* _TASK_: Using the data that follows, give again word for word the lines between the one holding "Robert Streb" and the one holding "rewards at P&G include salary + bonus (if", inclusive. Omit the pictures.

(Stored data entries)
------------------------------------

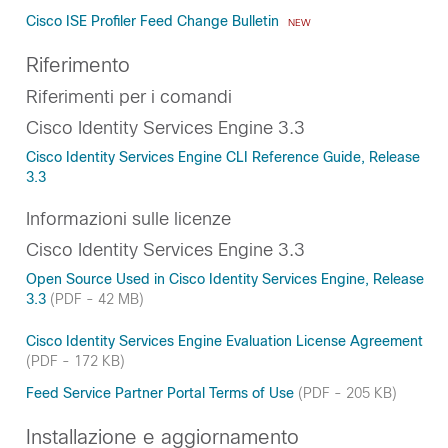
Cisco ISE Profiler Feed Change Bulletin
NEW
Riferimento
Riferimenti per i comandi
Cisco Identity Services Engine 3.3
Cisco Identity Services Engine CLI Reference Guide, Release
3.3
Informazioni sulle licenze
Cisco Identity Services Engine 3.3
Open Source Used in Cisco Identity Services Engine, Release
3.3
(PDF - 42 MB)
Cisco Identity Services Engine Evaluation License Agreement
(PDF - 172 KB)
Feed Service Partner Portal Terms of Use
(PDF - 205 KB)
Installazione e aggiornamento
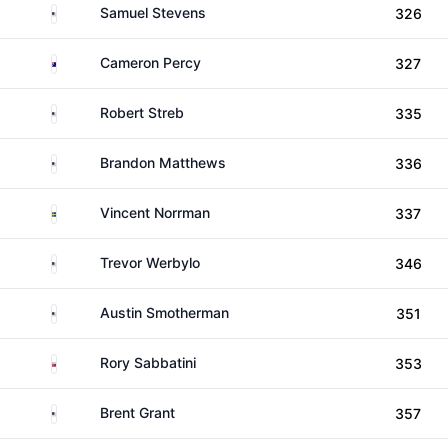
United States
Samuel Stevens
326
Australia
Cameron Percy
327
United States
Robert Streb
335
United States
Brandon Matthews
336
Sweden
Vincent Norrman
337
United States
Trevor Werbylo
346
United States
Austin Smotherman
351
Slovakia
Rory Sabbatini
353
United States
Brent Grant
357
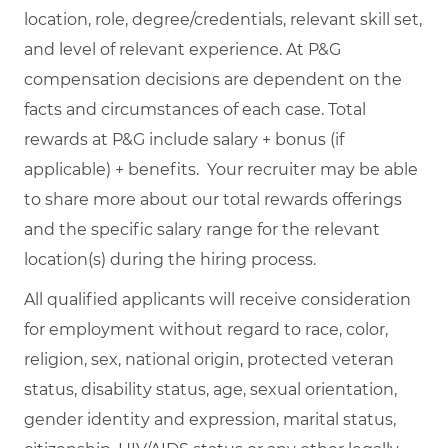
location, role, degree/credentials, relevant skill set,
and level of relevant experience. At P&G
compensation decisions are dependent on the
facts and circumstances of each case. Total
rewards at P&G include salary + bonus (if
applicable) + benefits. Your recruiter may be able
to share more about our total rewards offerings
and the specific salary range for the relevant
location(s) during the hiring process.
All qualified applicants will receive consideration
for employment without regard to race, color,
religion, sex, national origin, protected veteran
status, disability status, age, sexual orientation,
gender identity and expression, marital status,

------------------------------------

* _ANSWER TO THE PROBLEM_:
Robert Streb
335
United States
Brandon Matthews
336
Sweden
Vincent Norrman
337
United States
Trevor Werbylo
346
United States
Austin Smotherman
351
Slovakia
Rory Sabbatini
353
United States
Brent Grant
357
location, role, degree/credentials, relevant skill set,
and level of relevant experience. At P&G
compensation decisions are dependent on the
facts and circumstances of each case. Total
rewards at P&G include salary + bonus (if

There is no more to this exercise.